:: Requirement ::
Please repeat every record exactly, leaving out any pictures.

┄┄┄┄┄┄┄┄┄┄┄┄┄┄┄┄┄┄┄┄

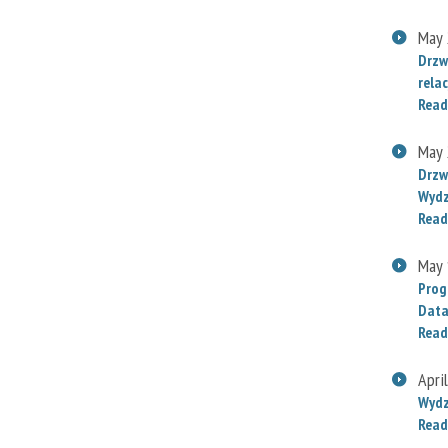
May 
Drzw
relac
Read
May 
Drzw
Wydz
Read
May 
Prog
Data
Read
Apri
Wydz
Read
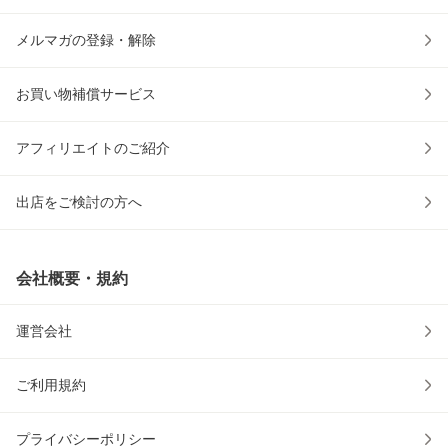
メルマガの登録・解除
お買い物補償サービス
アフィリエイトのご紹介
出店をご検討の方へ
会社概要・規約
運営会社
ご利用規約
プライバシーポリシー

┄┄┄┄┄┄┄┄┄┄┄┄┄┄┄┄┄┄┄┄

:: Answer to the problem ::
May 
Drzw
relac
Read
May 
Drzw
Wydz
Read
May 
Prog
Data
Read
Apri
Wydz
Read
メルマガの登録・解除
お買い物補償サービス
アフィリエイトのご紹介
出店をご検討の方へ
会社概要・規約
運営会社
ご利用規約
プライバシーポリシー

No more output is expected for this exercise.